PROBLEM: Within the records that follow, determine how many lines include the word "einem". State the number and nothing further.

SUPPLIED RECORDS:
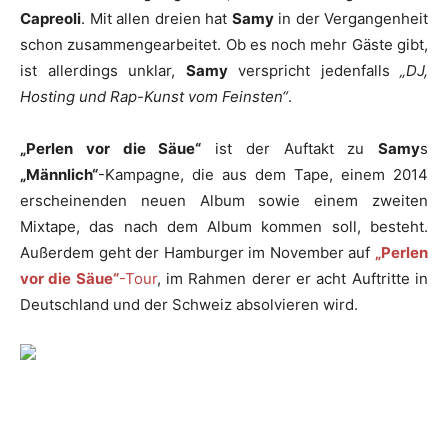
Capreoli
. Mit allen dreien hat
Samy
in der Vergangenheit
schon zusammengearbeitet. Ob es noch mehr Gäste gibt,
ist allerdings unklar,
Samy
verspricht jedenfalls
„DJ,
Hosting und Rap-Kunst vom Feinsten“
.
„Perlen vor die Säue“
ist der Auftakt zu
Samy
s
„Männlich“
-Kampagne, die aus dem Tape, einem 2014
erscheinenden neuen Album sowie einem zweiten
Mixtape, das nach dem Album kommen soll, besteht.
Außerdem geht der Hamburger im November auf
„Perlen
vor die Säue“
-Tour
, im Rahmen derer er acht Auftritte in
Deutschland und der Schweiz absolvieren wird.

REPLY: 2